A common theme in many sequels now is that they all benefit from the newest technology and manage to surpass their predecessors on some audiovisual level, but that is often the only objective goal they seem to have in mind. Look at the Star Wars prequels, for example. They all surpassed the original trilogy from a tech standpoint, but they all were found lacking in script, dialogue and characters. I'm unashamedly a techno geek and I will often watch a movie that is otherwise forgettable if it looks cool, but I'm really starting to tire of the tendency to treat story and dialogue as secondary. Why can't we make great looking, epic movies that also remember the importance of storytelling at it's most basic level?  The Lord of the Rings trilogy is an example of how you can do both although they had the benefit of a great story to start with.  I often wonder if all the tech advancements have been a positive for the movie industry. A great story begins and ends with words and unfortunately in a visual medium this is sometimes an afterthought.


Popcorn season commences

There are some decentish movies coming out this summer, the overwhelming majority of which are franchises. Hollywood knows how to ride a horse until it drops. That being said, I am looking forward to the following corntastic flicks: Bourne Ultimatum, Evan Almighty, Oceans 13, Spider Man 3, Pirates 3, Harry Potter 5, Shrek 3, Fantastic Four 2. We typically watch dramas, comedies (and the less spectacular) on our big screen at home as you don't necessarily lose much compared to the multiplex. 

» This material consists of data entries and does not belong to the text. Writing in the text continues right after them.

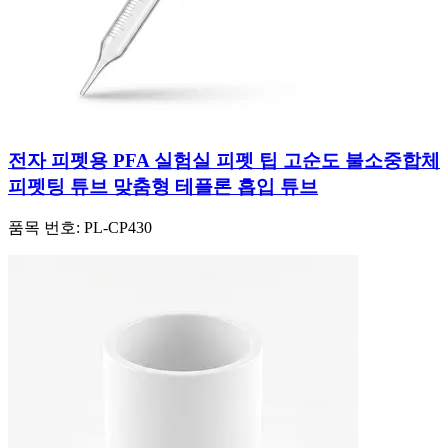
전자 피펫용 PFA 실험실 피펫 팁 고순도 불소중합체
피펫팅 튜브 맞춤형 테플론 흡입 튜브
품목 번호:
PL-CP430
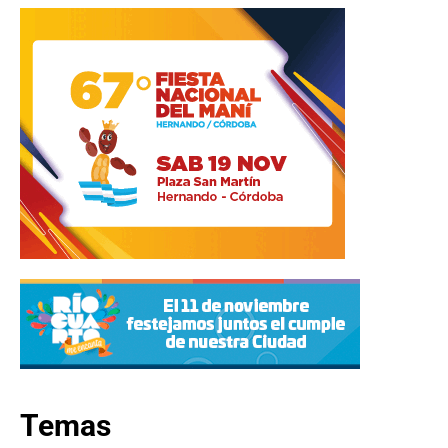
Temas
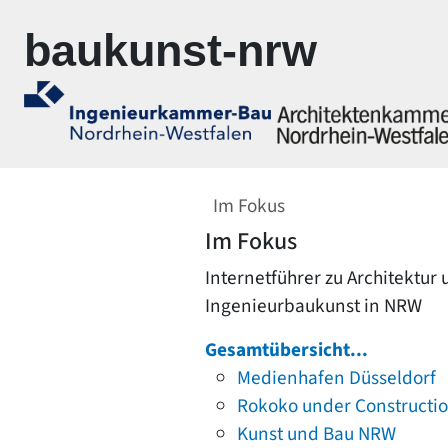
Zur Navigation springen
Zum Inhalt springen
baukunst-nrw
Im Fokus
Im Fokus
Internetführer zu Architektur
Ingenieurbaukunst in NRW
Gesamtübersicht...
Medienhafen Düsseldorf
Rokoko under Constructi
Kunst und Bau NRW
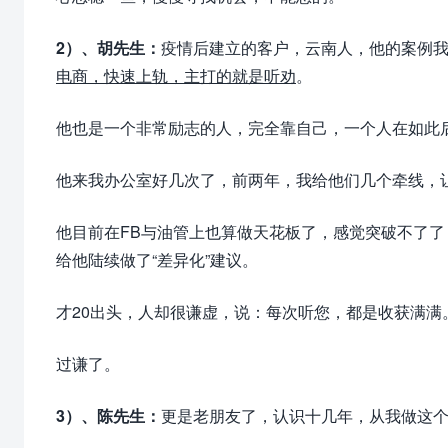
2）、胡先生：
疫情后建立的客户，云南人，他的案例
电商，快速上轨，主打的就是听劝
。
他也是一个非常励志的人，完全靠自己，一个人在如此
他来我办公室好几次了，前两年，我给他们几个牵线，
他目前在FB与油管上也算做天花板了，感觉突破不了了，生
给他陆续做了“差异化”建议。
才20出头，人却很谦虚，说：每次听您，都是收获满满
过谦了。
3）、陈先生：
更是老朋友了，认识十几年，从我做这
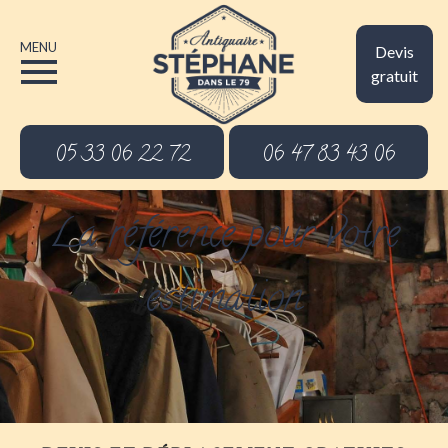
MENU
Devis
gratuit
05 33 06 22 72
06 47 83 43 06
La référence pour votre
estimation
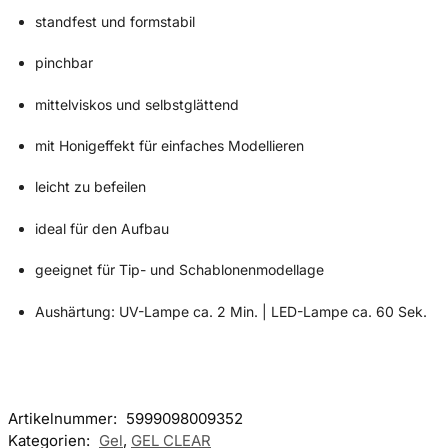
standfest und formstabil
pinchbar
mittelviskos und selbstglättend
mit Honigeffekt für einfaches Modellieren
leicht zu befeilen
ideal für den Aufbau
geeignet für Tip- und Schablonenmodellage
Aushärtung: UV-Lampe ca. 2 Min. | LED-Lampe ca. 60 Sek.
Artikelnummer:
5999098009352
Kategorien:
Gel
,
GEL CLEAR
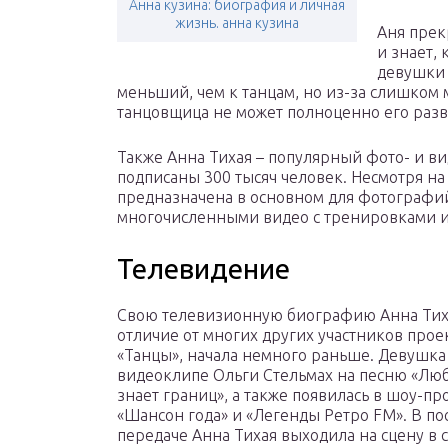
Анна кузина: биография и личная
жизнь. анна кузина
Аня прек
и знает,
девушки 
меньший, чем к танцам, но из-за слишком
танцовщица не может полноценно его разв
Также Анна Тихая – популярный фото- и ви
подписаны 300 тысяч человек. Несмотря на 
предназначена в основном для фотографий
многочисленными видео с тренировками и
Телевидение
Свою телевизионную биографию Анна Тиха
отличие от многих других участников прое
«Танцы», начала немного раньше. Девушка 
видеоклипе Ольги Стельмах на песню «Лю
знает границ», а также появилась в шоу-п
«Шансон года» и «Легенды Ретро FM». В п
передаче Анна Тихая выходила на сцену в 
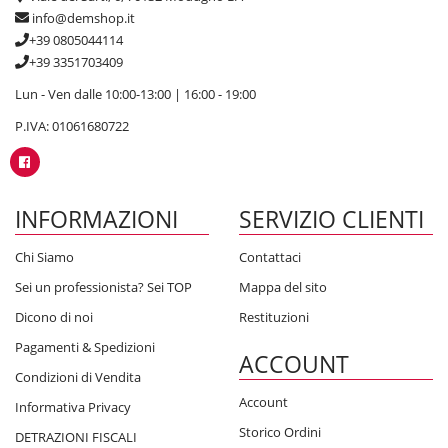
info@demshop.it
+39 0805044114
+39 3351703409
Lun - Ven dalle 10:00-13:00 | 16:00 - 19:00
P.IVA: 01061680722
INFORMAZIONI
SERVIZIO CLIENTI
Chi Siamo
Contattaci
Sei un professionista? Sei TOP
Mappa del sito
Dicono di noi
Restituzioni
Pagamenti & Spedizioni
ACCOUNT
Condizioni di Vendita
Account
Informativa Privacy
Storico Ordini
DETRAZIONI FISCALI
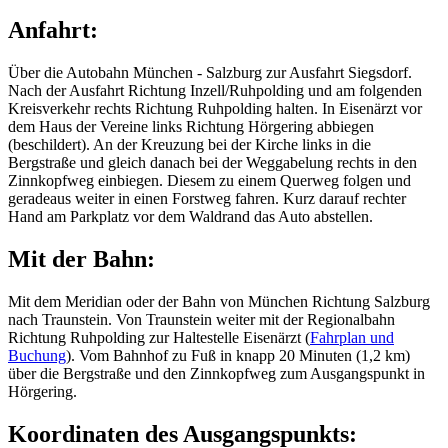
Anfahrt:
Über die Autobahn München - Salzburg zur Ausfahrt Siegsdorf.
Nach der Ausfahrt Richtung Inzell/Ruhpolding und am folgenden
Kreisverkehr rechts Richtung Ruhpolding halten. In Eisenärzt vor
dem Haus der Vereine links Richtung Hörgering abbiegen
(beschildert). An der Kreuzung bei der Kirche links in die
Bergstraße und gleich danach bei der Weggabelung rechts in den
Zinnkopfweg einbiegen. Diesem zu einem Querweg folgen und
geradeaus weiter in einen Forstweg fahren. Kurz darauf rechter
Hand am Parkplatz vor dem Waldrand das Auto abstellen.
Mit der Bahn:
Mit dem Meridian oder der Bahn von München Richtung Salzburg
nach Traunstein. Von Traunstein weiter mit der Regionalbahn
Richtung Ruhpolding zur Haltestelle Eisenärzt (
Fahrplan und
Buchung
). Vom Bahnhof zu Fuß in knapp 20 Minuten (1,2 km)
über die Bergstraße und den Zinnkopfweg zum Ausgangspunkt in
Hörgering.
Koordinaten des Ausgangspunkts:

Those listed deserve at least one theater viewing.  We watch most movies at home and typically enjoy the experience more without the added multiplex frustrations (noisy kids, tiny seats, rigoldarndiculous food prices, etc.), but there still is something special about a screen so big you can't take it all in without panning your eyes left and right. I'm a big fan of IMAX, and I would probably go see more regular films in that format but they never offer them in the markets where I live (thanks Army, no really, thanks).


Movie Review - Breach

based on the true story of Robert Hanssen, the FBI agent responsible for what is considered the worst security breach in US Intelligence history. The story focuses on the short interval of time after the FBI had already begun an investigation into Hanssen. A young agent in training is assigned as his assistant to what is ostensibly supposed to be a sting operation to catch him as a sexual deviant with the true purpose of the operation being unknown to the young agent at the time. Chris Cooper delivers another great performance as the egotistical and domineering senior agent who looks at the entire agency and its personnel as being mentally and technically inferior to him. Ryan Phillippe plays Eric O'Neill and successfully captures the earnest but inexperienced stumblings of an agent in training. 

He is tasked by his superiors to keep track of all Hanssen's activities, but at the same time develops a grudging respect for the experienced operative. The story revolves around the bond of trust that develops between the two men and the thin line the young man must tread to fulfill his mission while deceiving an agent who is probably one of the best in the agency at smelling a lie. The story is a fairly slow paced character driven drama, but retains its interest especially since its based on true events. I'm curious as to why they didn't cover more of the 15 years of spying and Hanssen's interaction with the Soviets, as it seems that would have been interesting to see as well. Overall a good espionage story.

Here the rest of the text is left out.